Seorang Junzi berkata, ‘rasa manis menerima keharmonisan; warna putih menerima berbagai warna, orang yang satya dan dapat dipercaya, ia boleh belajar kesusilaan.” Bagi orang yang tidak satya dan dapat dipercaya, kesusilaan itu menggenapi jalan suci. Maka sungguh penting mendapatkan orang yang berwatak mulia.
Nabi Kongzi bersabda, “Biar orang hafal ke tigaratus sanjak, itu belum cukup untuk mampu mempersembahkan satu piala sembahyang. Biarpun mampu menaikkan satu piala sembahyang, itu belum cukup untuk melakukan sembahyang dengan sajian besar. Biar mampu melakukan sembahyang dengan sajian besar, itu belum cukup untuk melakukan sembahyang besar di gunung. Biar mampu melakukan sembahyang besar di gunung, itu belum cukup untuk melakukan sembahyang besar kepada Di (Tuhan Yang Maha Esa). Janganlah meremehkan tata upacara kesusilaan (Yi Li).”

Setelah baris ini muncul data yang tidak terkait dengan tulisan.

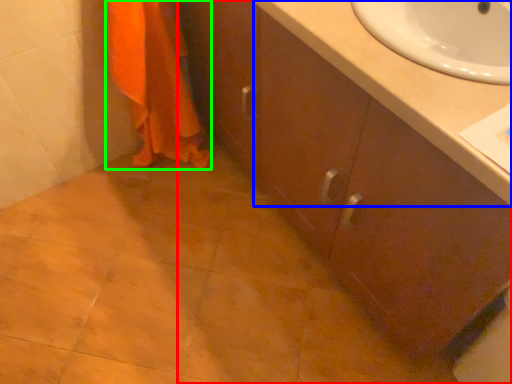 Question: Which object is positioned closest to bathroom cabinet (highlighted by a red box)? Select from counter top (highlighted by a blue box) and bath towel (highlighted by a green box).

Choices:
 (A) counter top
 (B) bath towel

Answer: (A) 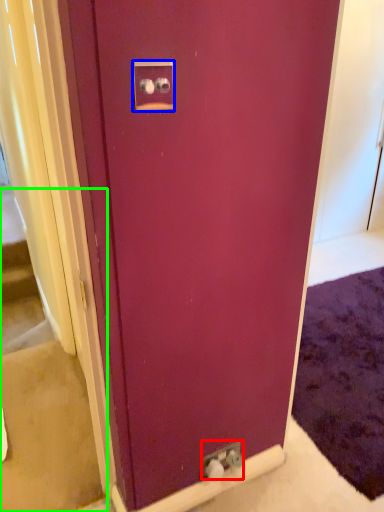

Ketika Zi Lu menjadi pengurus rumah tangga keluarga Ji, kepala keluarga Ji biasa memulai upacara sembahyangnya saat hari masih gelap dan bila waktu sehari itu tidak cukup, dilanjutkan dengan memasang lilin. Semua yang terlibat biar mereka kuat tenaganya dan hatinya benar-benar penuh hormat, akhirnya menjadi sangat lelah dan lalai. Para petugas meskipun dapat melaksanakan persembahyangan, tetapi akan kehabisan semangat dan loyo, dan sangat besar kurang rasa hormatnya. Pada hari lain, ketika Zi Lu memimpin upacara dikeluarga itu, cara penyelenggaraannya berbeda.Untuk pelayanan di dalam ruang, ia menugaskan kelompok orang yang bertugas di luar dan di dalam pintu; dan untuk mereka yang di dalam ruangan, ada yang diberi tugas untuk menghubungi mereka di tangga. Begitu hari terang, pelayanan sembahyang segera dimupai dan pada saat senja hari, semua yang hadir sudah siap mengundurkan diri. Ketika Nabi Kongzi mendengar hal ini, bersabda, “Siapa berkata bahwa You (Zi Lu) tidak mengerti kesusilaan?”